Bölüm -9-

1.1K 517 55
                                    

Babamın sözleri ile tekli koltuğa oturdum. Ellerimi iki dizimin ortasında buluşturdum. Heyecanımdan dolayı çok hızlı nefes alıp veriyordum. Galiba odada bir benim nefesimin sesi duyuluyordu.

Gözlerim yere doğru bakıyordu. Başım ise eğik bir durumdaydı. Sonra babam oradan seslendi. ''Neden kafan eğik Ömer?'' dedi. Yere bakarak ''Seni utandırmak istemezdim.'' dedim.

Sonra babam ''Ankara veya bir yere gitmen sorun değil.
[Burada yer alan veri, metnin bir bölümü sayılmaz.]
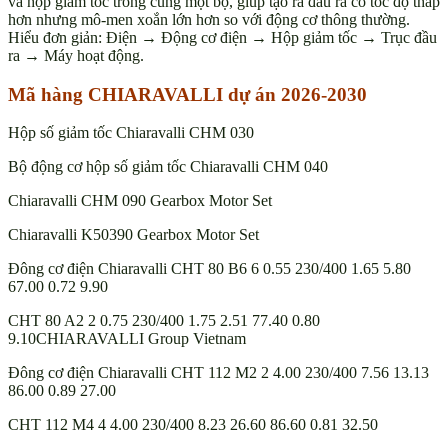
và hộp giảm tốc trong cùng một bộ, giúp tạo ra đầu ra có tốc độ thấp
hơn nhưng mô-men xoắn lớn hơn so với động cơ thông thường.
Hiểu đơn giản: Điện → Động cơ điện → Hộp giảm tốc → Trục đầu
ra → Máy hoạt động.
Mã hàng CHIARAVALLI dự án 2026-2030
Hộp số giảm tốc Chiaravalli CHM 030
Bộ động cơ hộp số giảm tốc Chiaravalli CHM 040
Chiaravalli CHM 090 Gearbox Motor Set
Chiaravalli K50390 Gearbox Motor Set
Đông cơ điện Chiaravalli CHT 80 B6 6 0.55 230/400 1.65 5.80
67.00 0.72 9.90
CHT 80 A2 2 0.75 230/400 1.75 2.51 77.40 0.80
9.10CHIARAVALLI Group Vietnam
Đông cơ điện Chiaravalli CHT 112 M2 2 4.00 230/400 7.56 13.13
86.00 0.89 27.00
CHT 112 M4 4 4.00 230/400 8.23 26.60 86.60 0.81 32.50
Sadece yalan söylemen sorundu. Oğlum senin bana güvenmemiş olman sorundu.'' dedi.

Sonra gerilerek sözlerine devam etti. ''Ama orada hocan veya benim olmam sorun değildi. Karşımıza geçip, gerçekleri söylemen beni onurlandırdı. Bana güvenmemiş olsan da dürüst olman güzeldi.'' dedi.

Lanet olsun! Ne zaman böyle bir durumda olsam, suratımda ki su dolu küreleri kontrol edemiyordum.

Yüzümde ki çukurdan, çeneme doğru akan, tuzlu suyu fark edince babam, birden ayağa kalktı yanıma doğru geldi.

Çenemden tutup, suratımı yukarıya doğru kaldırdı. Suratıma bakıp ''Ağlama oğlum, ağlama...'' dedi. Suratımı aşağı çevirip ''Biliyorum erkek adam ağlamaz.'' dedim.

Babam ise gülerek, ''Ağlar oğlum, ağlar... Hemde öyle bir ağlar ki kimse durduramaz. Gün gelecek annen için ağlayacaksın, gün gelecek benim için ağlayacaksın, gün gelecek sevdiğin kadın için ağlayacaksın. Oğlum ağlamak merhamet belirtisidir. Merhameti olmayan erkeğe adam demiyoruz. Ağla ama bu durumda ağlamanı gerektirecek ne var?'' dedi.

Ağlamamı bastırmaya çalışıyordum. Boğazımda ki yumruyu kontrol etmeye çalışıyordum. Vücut ısım yükselmişti. Biraz da beni ter basmıştı.

Burnumun oraya kadar gelen saçlarımı, başımın sağ tarafına doğru düzelttim. Nefesimi kontrol edip sözlerime başladım. ''Sana yalan söyledim. Sana güvenmedim. Bir şey için annemin sağlığını alet ettim. Ya gerçekten annem hasta olsaydı baba? Ben sadece bencil bir insanım. Sizi hiç düşünmüyorum.'' dedim.

Bu sözlerin ardından oda karanlık bir kuyu kadar sessizdi. O an bırakın birinin dokunmasını, içeri giren rüzgardan ağlayacaktım.

Kendimi o kadar kasmıştım ki, karın bölgeme kramplar girmeye başlamıştı. Kendimi toparlamaya çalıştım. Usulca ayağa kalktım.

Babam doğru suratımı çevirip ''Sen iyi bir babasın, ben kötü bir evlat. Senden bir şey istemek gibi bir lüksüm olamaz. Ama bu seferlik bu isteğime yüzsüzlük diye bilirsin. Senden ricam beni okulumdan alma. Benim hayatım orada ve sevdiğim herkes... Beni bu güzelliklerden mahrum bırakma.'' dedim.

Arkamı dönüp gidecektim ki, bu yaptığımın büyük bir saygısızlık olacağını düşündüm. Ayaklarımın hareketini durdurup, ''İzin verirsen, uyuyacağım.'' dedim. Biraz susup, ''İzin senindir oğlum...'' dedi.

Kapının kulbuna uzanıp açtım. Evin koridoruna çıktığımda, duvarlar sallanıyor gibi hissettim. Galiba duygu sarhoşluğundan, yarım yamalak yürüyordum.

Ev ve hava buz gibiydi. Ama o koridorda ben sımsıcak idim. Bir süre sonra odamın kapısına geldim. Kız kardeşimin benim için açtığı yatağa girdim.

Ağlamam kesilmiş düşünmeye başlamıştım. Aklımda iki soru vardı, ''Bu iş nereye varacak? Babam neden bu kadar anlayışlıydı?''

Kendimce kafamda cevaplar üretiyordum. Telefonum yastığımın yan tarafındaydı. Elimi telefona doğru uzattım. Kilit açma tuşuna basıp, saate baktım. Saat daha 14:20 geçiyordu.